The home of Salman Schocken at what is now 7 Smolenskin Street is in the Rehavia neighborhood of Jerusalem. It was designed by Erich Mendelsohn. The building, constructed of Jerusalem stone between 1934 and 1936, was originally surrounded by a spacious 1.5 acre garden. During the British Mandate the building was taken over by the British and used as the residence of General Evelyn Barker. In 1957, the property was sold to the Jerusalem Academy of Music and Dance which invited another architect, Joseph Klarvin, to design an additional front wing of classrooms facing the street. Klarvin also added a third story, dispensing with the pergolas and blocking over the oval pool in the courtyard.

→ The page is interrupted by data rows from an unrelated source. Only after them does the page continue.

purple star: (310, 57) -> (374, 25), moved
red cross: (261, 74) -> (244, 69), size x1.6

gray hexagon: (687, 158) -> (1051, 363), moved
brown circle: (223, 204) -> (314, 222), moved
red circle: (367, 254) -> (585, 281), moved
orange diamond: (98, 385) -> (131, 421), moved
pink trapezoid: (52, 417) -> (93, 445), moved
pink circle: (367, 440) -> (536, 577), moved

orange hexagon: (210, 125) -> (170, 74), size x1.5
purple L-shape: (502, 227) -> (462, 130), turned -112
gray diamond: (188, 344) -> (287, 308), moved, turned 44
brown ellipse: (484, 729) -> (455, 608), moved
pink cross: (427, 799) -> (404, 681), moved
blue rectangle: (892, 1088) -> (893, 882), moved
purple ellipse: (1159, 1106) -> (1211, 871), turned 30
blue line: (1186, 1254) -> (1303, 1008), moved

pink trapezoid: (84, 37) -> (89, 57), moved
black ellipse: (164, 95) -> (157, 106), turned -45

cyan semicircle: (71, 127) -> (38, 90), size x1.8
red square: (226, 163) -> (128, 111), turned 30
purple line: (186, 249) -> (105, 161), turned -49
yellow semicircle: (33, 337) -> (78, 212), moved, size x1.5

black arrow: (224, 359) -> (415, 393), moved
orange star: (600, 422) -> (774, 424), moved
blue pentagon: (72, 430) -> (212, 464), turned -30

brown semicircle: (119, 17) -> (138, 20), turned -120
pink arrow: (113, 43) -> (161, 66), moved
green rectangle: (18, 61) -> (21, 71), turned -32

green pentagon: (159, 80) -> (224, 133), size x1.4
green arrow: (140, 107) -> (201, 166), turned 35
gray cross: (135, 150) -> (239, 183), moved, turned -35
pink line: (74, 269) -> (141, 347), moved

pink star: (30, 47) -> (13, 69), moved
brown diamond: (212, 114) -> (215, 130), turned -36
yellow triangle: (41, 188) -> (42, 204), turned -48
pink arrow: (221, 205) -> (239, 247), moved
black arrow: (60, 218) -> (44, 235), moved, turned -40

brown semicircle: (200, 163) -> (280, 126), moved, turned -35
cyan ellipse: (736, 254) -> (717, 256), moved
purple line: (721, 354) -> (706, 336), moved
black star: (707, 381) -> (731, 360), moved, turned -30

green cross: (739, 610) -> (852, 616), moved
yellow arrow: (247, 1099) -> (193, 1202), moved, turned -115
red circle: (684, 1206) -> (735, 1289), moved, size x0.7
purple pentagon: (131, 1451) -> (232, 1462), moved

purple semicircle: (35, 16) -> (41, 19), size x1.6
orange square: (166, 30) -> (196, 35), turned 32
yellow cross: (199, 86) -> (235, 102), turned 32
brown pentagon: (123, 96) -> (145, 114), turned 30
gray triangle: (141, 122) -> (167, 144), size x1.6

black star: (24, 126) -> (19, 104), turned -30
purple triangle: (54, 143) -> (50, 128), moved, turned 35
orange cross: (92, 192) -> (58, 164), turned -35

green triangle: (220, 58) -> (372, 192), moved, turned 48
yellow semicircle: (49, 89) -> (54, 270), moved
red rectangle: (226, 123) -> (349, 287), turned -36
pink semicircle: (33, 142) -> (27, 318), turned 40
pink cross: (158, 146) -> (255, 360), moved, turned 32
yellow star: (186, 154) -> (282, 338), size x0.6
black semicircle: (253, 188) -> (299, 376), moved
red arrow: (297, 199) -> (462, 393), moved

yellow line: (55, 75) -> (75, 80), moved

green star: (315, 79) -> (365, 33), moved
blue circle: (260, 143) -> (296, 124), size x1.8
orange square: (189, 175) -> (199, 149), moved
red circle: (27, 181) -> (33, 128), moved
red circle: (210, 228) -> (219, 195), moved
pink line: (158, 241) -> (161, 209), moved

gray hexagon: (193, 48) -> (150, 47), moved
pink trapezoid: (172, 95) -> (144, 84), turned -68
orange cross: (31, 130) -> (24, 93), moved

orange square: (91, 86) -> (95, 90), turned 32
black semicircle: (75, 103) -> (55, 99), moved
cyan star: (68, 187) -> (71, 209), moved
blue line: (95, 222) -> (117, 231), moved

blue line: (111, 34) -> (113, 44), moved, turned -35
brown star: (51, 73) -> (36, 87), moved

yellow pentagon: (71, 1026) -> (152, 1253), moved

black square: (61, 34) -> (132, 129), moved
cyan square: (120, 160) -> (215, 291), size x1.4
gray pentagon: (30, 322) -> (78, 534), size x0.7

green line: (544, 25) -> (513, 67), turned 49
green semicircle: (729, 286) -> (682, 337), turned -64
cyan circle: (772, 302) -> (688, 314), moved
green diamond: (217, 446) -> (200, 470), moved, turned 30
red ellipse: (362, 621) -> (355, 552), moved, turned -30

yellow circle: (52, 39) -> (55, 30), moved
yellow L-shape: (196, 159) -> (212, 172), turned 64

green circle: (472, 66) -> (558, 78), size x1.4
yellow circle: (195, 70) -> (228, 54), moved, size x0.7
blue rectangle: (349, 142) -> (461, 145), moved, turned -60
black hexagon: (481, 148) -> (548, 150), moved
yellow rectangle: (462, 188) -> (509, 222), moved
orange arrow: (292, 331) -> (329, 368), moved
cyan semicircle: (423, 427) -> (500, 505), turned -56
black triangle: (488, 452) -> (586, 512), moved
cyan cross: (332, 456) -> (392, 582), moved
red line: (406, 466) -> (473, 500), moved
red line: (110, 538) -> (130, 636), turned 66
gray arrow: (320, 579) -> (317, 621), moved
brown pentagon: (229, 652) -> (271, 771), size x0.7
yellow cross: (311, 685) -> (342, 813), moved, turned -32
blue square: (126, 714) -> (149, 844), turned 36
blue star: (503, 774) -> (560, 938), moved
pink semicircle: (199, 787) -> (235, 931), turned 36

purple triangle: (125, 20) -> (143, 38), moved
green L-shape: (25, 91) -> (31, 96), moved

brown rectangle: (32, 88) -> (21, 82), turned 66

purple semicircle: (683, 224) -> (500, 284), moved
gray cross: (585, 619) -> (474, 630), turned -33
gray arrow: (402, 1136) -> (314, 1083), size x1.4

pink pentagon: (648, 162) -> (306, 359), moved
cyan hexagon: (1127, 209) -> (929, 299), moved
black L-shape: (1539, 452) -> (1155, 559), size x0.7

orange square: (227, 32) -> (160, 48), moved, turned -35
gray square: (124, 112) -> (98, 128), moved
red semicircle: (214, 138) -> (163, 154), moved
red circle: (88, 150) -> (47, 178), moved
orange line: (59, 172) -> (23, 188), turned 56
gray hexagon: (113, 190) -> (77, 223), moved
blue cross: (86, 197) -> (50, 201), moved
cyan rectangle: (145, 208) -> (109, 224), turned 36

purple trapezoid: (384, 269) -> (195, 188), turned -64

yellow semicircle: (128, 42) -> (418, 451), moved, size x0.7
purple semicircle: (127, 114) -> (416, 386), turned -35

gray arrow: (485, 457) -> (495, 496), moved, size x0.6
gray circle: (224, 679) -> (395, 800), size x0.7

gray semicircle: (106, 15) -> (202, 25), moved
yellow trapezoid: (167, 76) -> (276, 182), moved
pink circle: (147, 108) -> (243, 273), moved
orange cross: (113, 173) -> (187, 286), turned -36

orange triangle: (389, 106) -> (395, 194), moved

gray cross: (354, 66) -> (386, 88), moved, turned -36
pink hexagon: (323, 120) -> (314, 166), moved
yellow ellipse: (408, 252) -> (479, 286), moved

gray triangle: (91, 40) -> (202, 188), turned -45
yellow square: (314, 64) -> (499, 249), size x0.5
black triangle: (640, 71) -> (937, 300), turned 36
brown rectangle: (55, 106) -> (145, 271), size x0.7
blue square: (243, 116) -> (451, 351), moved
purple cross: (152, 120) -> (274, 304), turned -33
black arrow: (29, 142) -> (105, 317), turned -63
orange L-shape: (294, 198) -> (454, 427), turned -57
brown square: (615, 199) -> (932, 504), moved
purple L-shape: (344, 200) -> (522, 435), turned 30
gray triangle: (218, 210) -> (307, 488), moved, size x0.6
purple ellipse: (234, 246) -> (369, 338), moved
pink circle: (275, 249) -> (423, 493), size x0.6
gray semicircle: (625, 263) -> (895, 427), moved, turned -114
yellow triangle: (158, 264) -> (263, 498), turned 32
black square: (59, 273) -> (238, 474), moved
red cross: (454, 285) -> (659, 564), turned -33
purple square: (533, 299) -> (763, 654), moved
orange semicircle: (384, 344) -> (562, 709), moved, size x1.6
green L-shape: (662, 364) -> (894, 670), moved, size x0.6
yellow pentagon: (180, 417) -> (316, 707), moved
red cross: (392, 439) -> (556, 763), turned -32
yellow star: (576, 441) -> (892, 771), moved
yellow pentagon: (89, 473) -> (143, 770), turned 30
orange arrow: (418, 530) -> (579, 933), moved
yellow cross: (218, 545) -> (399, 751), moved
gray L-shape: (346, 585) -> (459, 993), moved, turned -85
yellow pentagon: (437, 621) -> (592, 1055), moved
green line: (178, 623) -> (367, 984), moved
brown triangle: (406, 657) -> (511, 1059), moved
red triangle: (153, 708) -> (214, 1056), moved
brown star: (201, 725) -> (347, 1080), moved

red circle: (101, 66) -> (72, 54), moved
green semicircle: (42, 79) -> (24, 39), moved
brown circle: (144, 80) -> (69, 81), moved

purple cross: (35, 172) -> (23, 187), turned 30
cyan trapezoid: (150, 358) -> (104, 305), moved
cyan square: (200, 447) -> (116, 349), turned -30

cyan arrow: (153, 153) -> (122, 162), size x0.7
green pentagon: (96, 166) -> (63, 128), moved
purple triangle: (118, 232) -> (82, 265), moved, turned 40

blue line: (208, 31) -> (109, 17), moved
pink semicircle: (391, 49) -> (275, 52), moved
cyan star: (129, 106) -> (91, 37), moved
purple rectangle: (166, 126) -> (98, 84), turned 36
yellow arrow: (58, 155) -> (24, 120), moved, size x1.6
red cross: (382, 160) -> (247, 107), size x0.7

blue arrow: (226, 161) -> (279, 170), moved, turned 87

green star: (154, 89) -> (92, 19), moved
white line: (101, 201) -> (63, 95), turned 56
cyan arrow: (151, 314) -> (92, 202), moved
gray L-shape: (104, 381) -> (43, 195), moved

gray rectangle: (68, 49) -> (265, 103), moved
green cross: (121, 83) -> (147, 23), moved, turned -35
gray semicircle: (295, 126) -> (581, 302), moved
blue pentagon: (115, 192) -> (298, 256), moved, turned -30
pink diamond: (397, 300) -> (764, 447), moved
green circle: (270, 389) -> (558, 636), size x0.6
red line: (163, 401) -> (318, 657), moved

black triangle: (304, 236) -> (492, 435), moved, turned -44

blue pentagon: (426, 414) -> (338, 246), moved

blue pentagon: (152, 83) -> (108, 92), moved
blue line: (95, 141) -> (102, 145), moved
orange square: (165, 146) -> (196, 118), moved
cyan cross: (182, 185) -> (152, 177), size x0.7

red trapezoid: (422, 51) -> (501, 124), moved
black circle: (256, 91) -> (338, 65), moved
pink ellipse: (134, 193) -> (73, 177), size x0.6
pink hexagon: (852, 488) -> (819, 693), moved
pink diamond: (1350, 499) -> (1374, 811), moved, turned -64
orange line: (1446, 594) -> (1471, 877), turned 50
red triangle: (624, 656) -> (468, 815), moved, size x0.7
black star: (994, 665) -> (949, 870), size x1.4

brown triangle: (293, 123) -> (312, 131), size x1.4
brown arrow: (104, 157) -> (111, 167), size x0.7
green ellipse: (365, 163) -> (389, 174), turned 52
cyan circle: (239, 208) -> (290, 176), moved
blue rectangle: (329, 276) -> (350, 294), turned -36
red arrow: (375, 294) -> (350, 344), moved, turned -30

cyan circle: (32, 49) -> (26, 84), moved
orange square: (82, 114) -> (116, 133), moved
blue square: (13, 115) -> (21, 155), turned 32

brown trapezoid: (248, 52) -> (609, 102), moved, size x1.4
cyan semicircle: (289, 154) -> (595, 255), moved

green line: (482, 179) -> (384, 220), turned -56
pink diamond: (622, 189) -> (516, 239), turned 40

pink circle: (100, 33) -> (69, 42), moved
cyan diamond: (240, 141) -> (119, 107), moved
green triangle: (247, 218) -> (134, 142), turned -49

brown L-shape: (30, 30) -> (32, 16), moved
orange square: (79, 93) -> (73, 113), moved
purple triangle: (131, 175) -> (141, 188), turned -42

Schocken also had a library built in Jerusalem for his significant book collection. The building was also designed by Erich Mendelsohn and was built at what is now 6 Balfour Street, close to his home. Today the historic building is home to the Schocken Institute for Jewish Research of the Jewish Theological Seminary of America. The Institute houses the Salman Schocken Library and other important archives and collections of Jewish and other books.

==Reparations==
On June 12, 2014, a court in Berlin awarded 50 million euros to Salman Schocken's surviving heirs in Israel as part of reparations for the seizure of Schocken AG by the Nazi regime in 1938.